REQUIRED ACTION:
I would like you to output every record below exactly, apart from the pictures.

SOURCE DATA:
══════

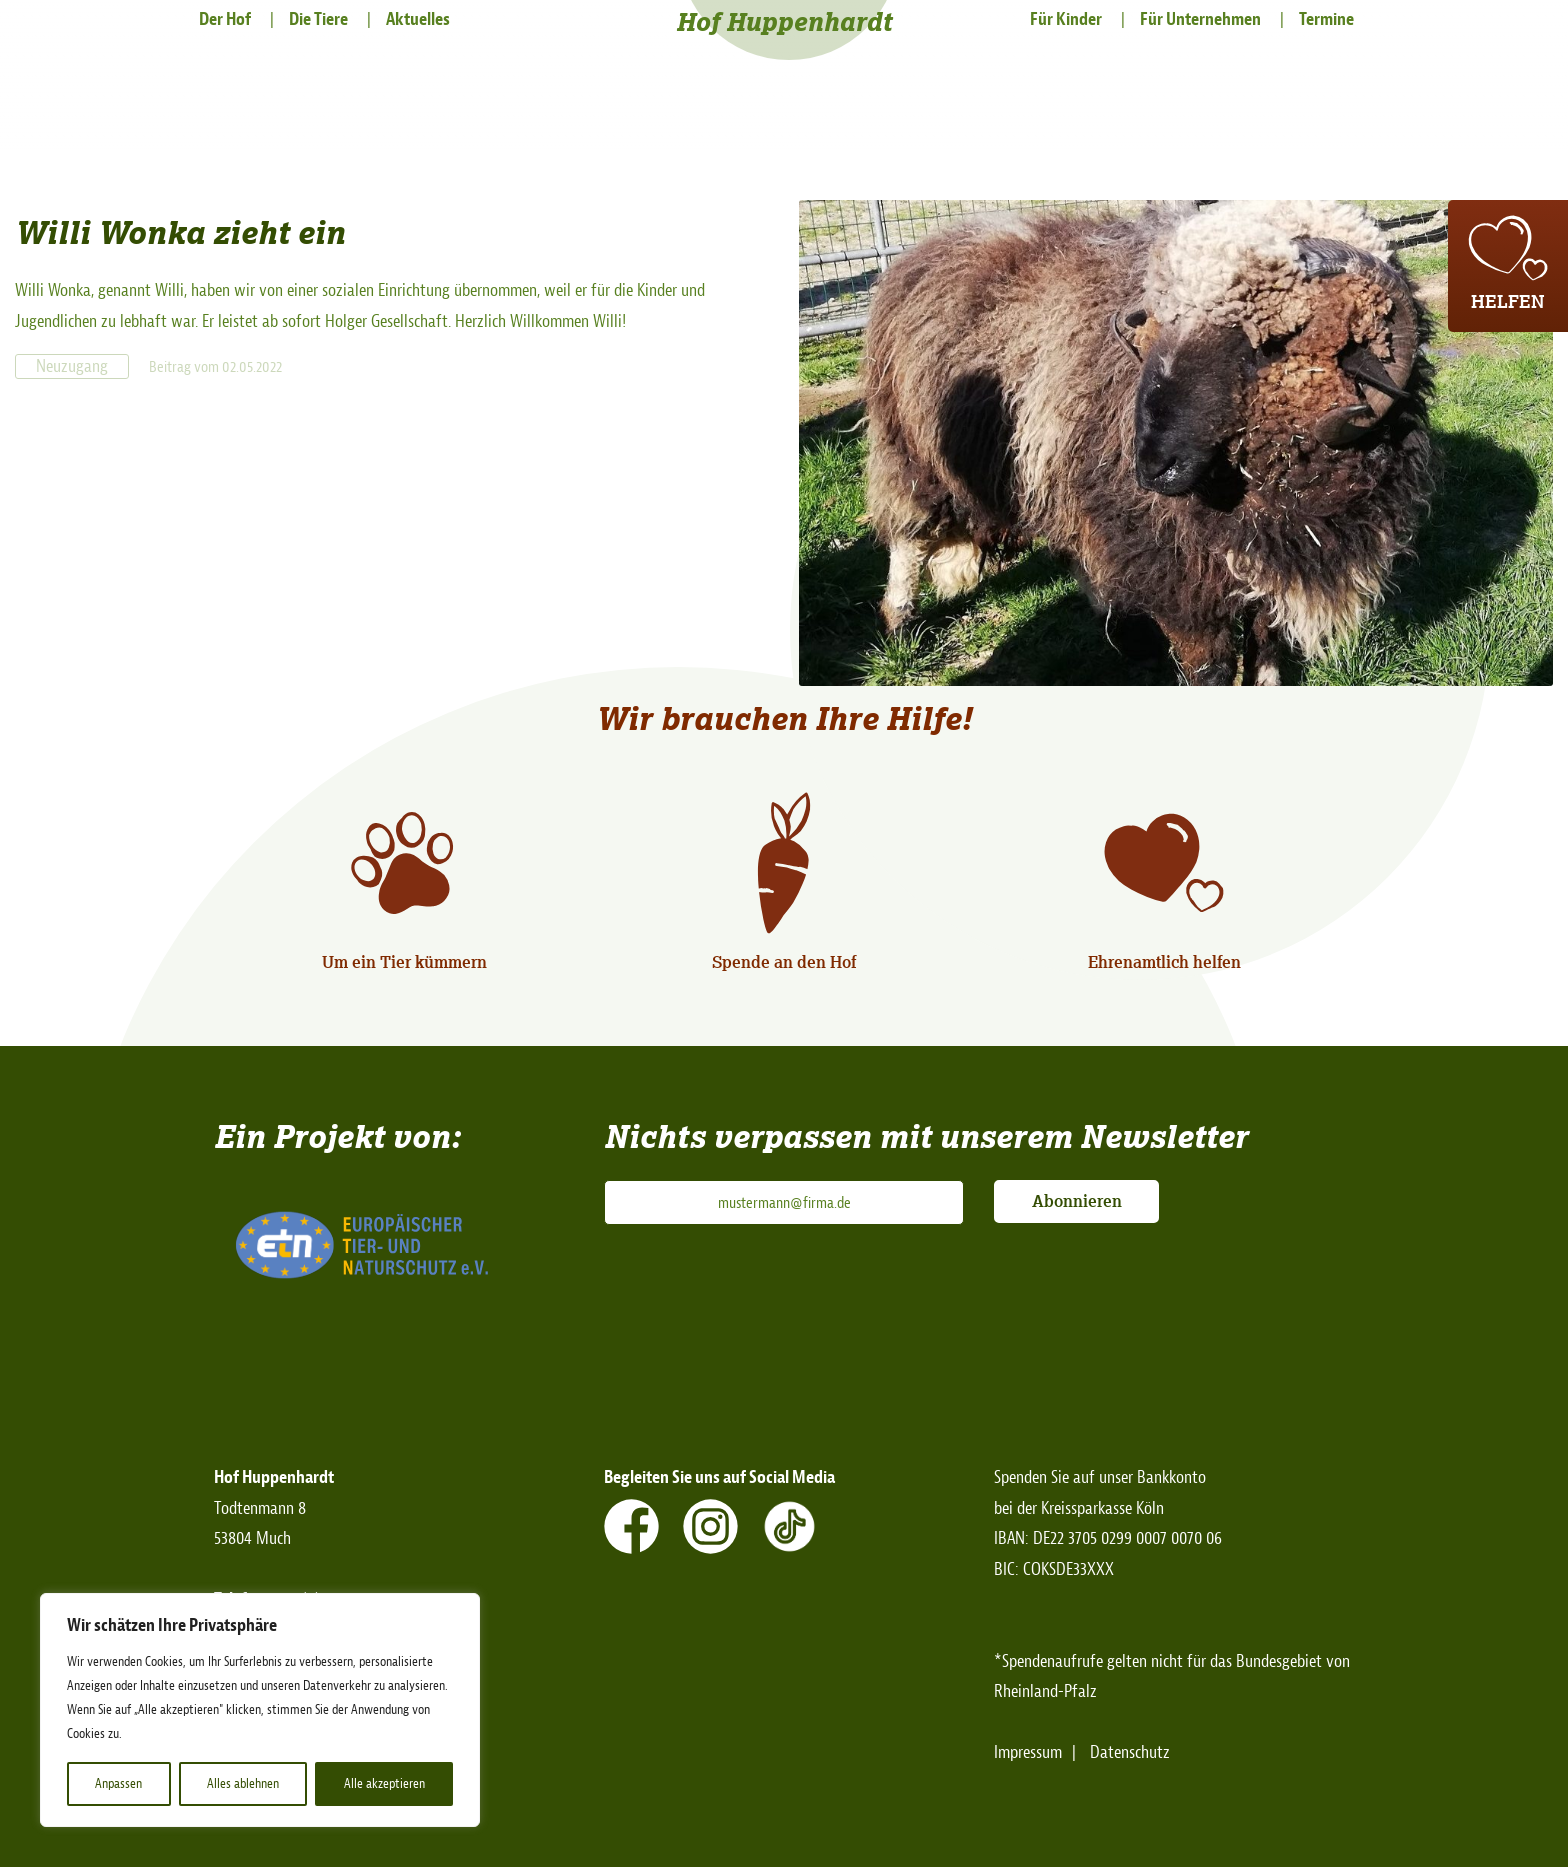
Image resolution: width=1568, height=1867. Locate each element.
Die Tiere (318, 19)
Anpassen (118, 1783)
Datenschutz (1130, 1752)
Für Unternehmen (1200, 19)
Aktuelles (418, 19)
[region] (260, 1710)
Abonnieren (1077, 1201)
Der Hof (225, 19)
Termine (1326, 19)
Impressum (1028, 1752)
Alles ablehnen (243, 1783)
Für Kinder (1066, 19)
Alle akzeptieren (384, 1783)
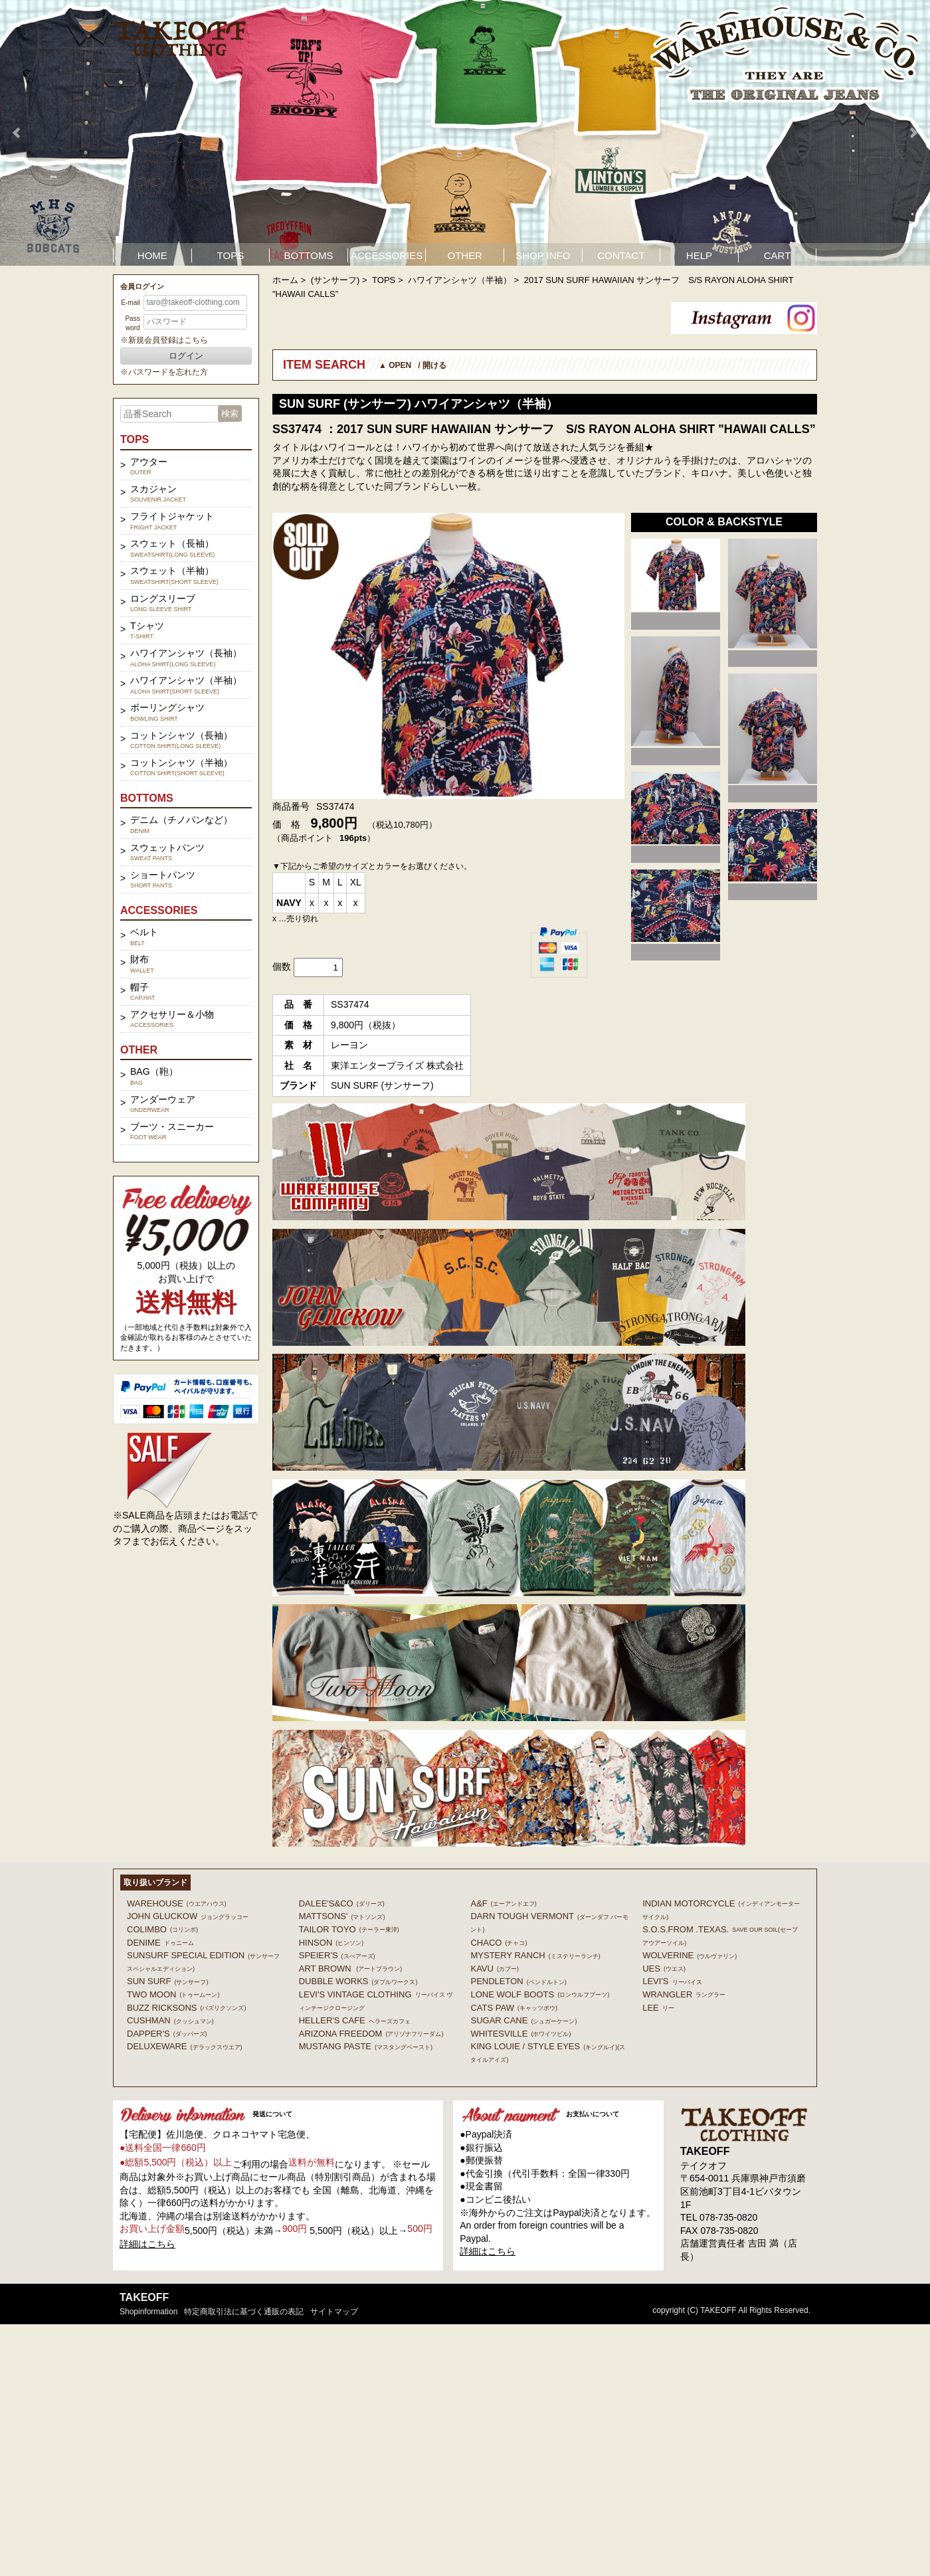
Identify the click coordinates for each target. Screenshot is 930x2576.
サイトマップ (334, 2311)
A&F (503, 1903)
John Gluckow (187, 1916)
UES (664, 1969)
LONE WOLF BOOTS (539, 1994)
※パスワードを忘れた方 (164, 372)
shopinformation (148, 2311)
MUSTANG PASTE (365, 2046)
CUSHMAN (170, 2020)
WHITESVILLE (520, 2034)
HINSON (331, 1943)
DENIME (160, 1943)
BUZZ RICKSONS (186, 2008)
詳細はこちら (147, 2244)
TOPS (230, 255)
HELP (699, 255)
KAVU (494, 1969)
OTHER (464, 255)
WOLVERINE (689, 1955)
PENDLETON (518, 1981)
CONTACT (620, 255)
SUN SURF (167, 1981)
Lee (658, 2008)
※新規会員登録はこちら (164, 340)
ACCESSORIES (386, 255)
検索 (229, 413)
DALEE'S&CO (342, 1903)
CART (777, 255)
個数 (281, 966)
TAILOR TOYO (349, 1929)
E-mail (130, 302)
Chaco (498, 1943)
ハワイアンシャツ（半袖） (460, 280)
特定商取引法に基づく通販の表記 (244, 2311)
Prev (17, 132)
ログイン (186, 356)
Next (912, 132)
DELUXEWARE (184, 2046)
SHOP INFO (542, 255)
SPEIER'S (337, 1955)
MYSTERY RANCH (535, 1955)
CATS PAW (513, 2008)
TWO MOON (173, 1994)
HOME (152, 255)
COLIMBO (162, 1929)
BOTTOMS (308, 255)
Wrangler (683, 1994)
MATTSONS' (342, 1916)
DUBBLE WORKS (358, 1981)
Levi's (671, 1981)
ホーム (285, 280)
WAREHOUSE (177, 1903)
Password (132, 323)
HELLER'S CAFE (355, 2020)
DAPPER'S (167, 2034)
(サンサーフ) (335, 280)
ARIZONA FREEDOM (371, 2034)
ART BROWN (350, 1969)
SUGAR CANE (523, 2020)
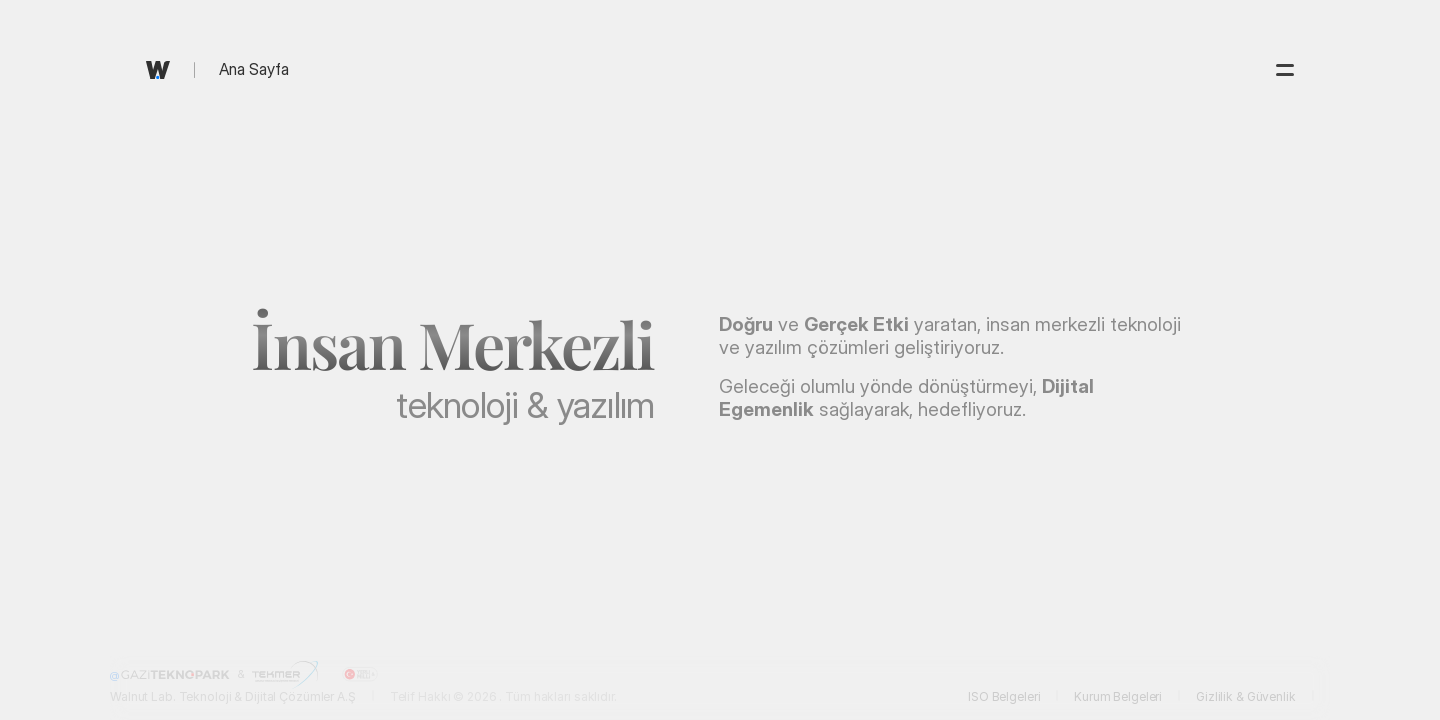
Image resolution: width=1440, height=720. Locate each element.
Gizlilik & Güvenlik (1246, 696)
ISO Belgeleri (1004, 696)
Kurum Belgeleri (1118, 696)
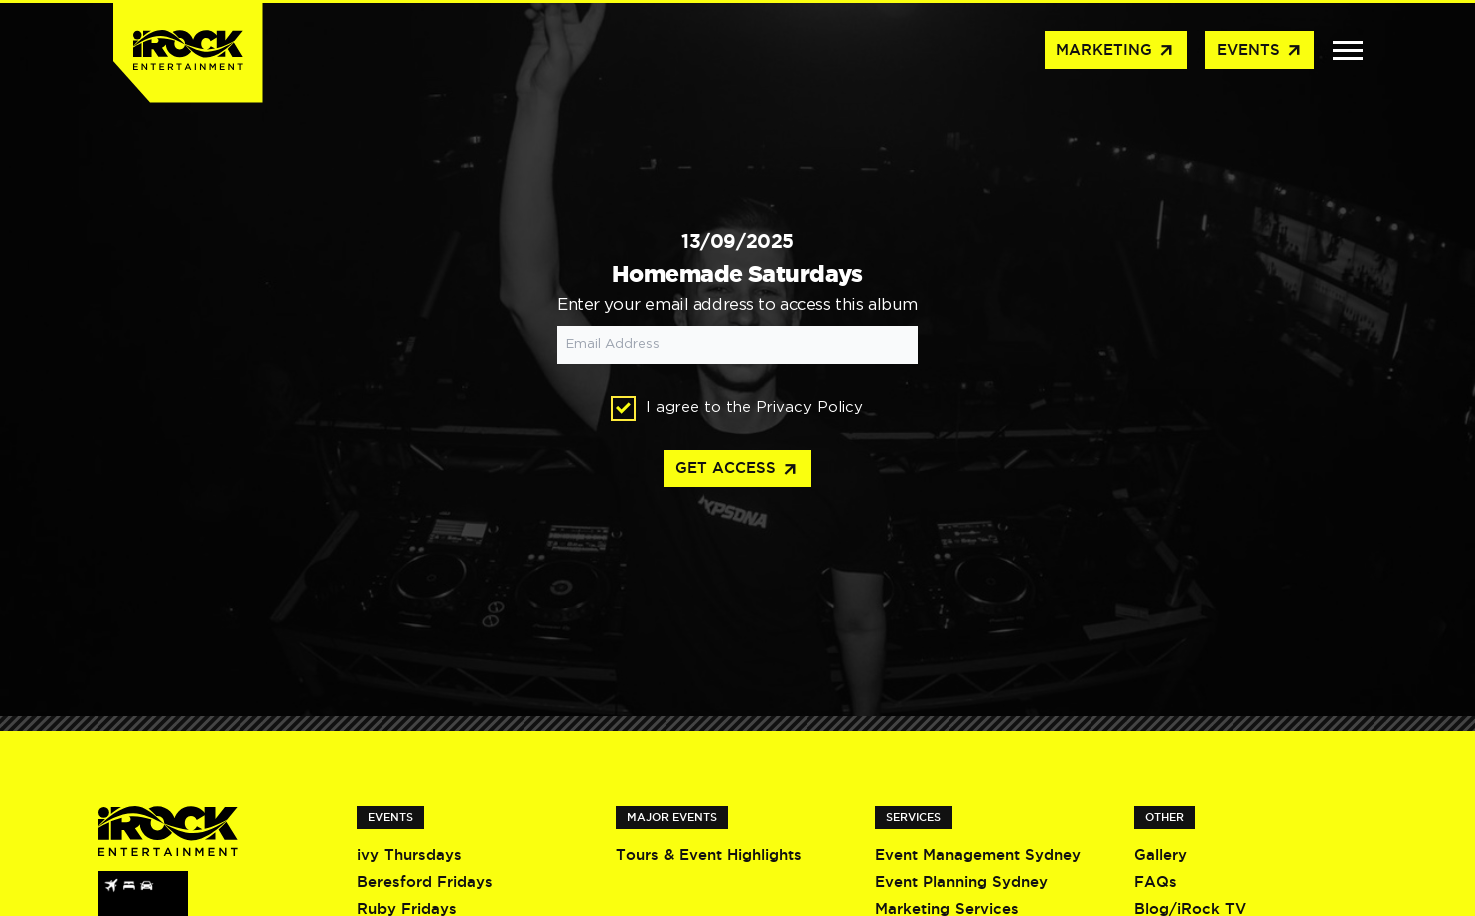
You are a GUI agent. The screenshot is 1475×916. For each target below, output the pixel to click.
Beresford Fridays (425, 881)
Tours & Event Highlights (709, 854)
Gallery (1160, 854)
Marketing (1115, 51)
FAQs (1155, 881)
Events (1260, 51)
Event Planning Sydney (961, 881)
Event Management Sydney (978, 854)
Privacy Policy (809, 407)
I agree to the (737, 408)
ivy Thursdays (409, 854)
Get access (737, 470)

══════

OUTPUT BELOW:
Image resolution: width=1568, height=1867. Locate each element.
Die Tiere (318, 19)
Anpassen (118, 1783)
Datenschutz (1130, 1752)
Für Unternehmen (1200, 19)
Aktuelles (418, 19)
[region] (260, 1710)
Abonnieren (1077, 1201)
Der Hof (225, 19)
Termine (1326, 19)
Impressum (1028, 1752)
Alles ablehnen (243, 1783)
Für Kinder (1066, 19)
Alle akzeptieren (384, 1783)
Identify the click coordinates for each target. Screenshot is 930x2576.
サイトマップ (334, 2311)
A&F (503, 1903)
John Gluckow (187, 1916)
UES (664, 1969)
LONE WOLF BOOTS (539, 1994)
※パスワードを忘れた方 (164, 372)
shopinformation (148, 2311)
MUSTANG PASTE (365, 2046)
CUSHMAN (170, 2020)
WHITESVILLE (520, 2034)
HINSON (331, 1943)
DENIME (160, 1943)
BUZZ RICKSONS (186, 2008)
詳細はこちら (147, 2244)
TOPS (230, 255)
HELP (699, 255)
KAVU (494, 1969)
OTHER (464, 255)
WOLVERINE (689, 1955)
PENDLETON (518, 1981)
CONTACT (620, 255)
SUN SURF (167, 1981)
Lee (658, 2008)
※新規会員登録はこちら (164, 340)
ACCESSORIES (386, 255)
検索 (229, 413)
DALEE'S&CO (342, 1903)
CART (777, 255)
個数 (281, 966)
TAILOR TOYO (349, 1929)
E-mail (130, 302)
Chaco (498, 1943)
ハワイアンシャツ（半袖） (460, 280)
特定商取引法に基づく通販の表記 (244, 2311)
Prev (17, 132)
ログイン (186, 356)
Next (912, 132)
DELUXEWARE (184, 2046)
SHOP INFO (542, 255)
SPEIER'S (337, 1955)
MYSTERY RANCH (535, 1955)
CATS PAW (513, 2008)
TWO MOON (173, 1994)
HOME (152, 255)
COLIMBO (162, 1929)
BOTTOMS (308, 255)
Wrangler (683, 1994)
MATTSONS' (342, 1916)
DUBBLE WORKS (358, 1981)
Levi's (671, 1981)
ホーム (285, 280)
WAREHOUSE (177, 1903)
Password (132, 323)
HELLER'S CAFE (355, 2020)
DAPPER'S (167, 2034)
(サンサーフ) (335, 280)
ARIZONA FREEDOM (371, 2034)
ART BROWN (350, 1969)
SUGAR CANE (523, 2020)
Image resolution: width=1440, height=720. Locate each element.
Gizlilik & Güvenlik (1246, 696)
ISO Belgeleri (1004, 696)
Kurum Belgeleri (1118, 696)
You are a GUI agent. The screenshot is 1475×916. For each target below, output the pixel to click.
Beresford Fridays (425, 881)
Tours & Event Highlights (709, 854)
Gallery (1160, 854)
Marketing (1115, 51)
FAQs (1155, 881)
Events (1260, 51)
Event Planning Sydney (961, 881)
Event Management Sydney (978, 854)
Privacy Policy (809, 407)
I agree to the (737, 408)
ivy Thursdays (409, 854)
Get access (737, 470)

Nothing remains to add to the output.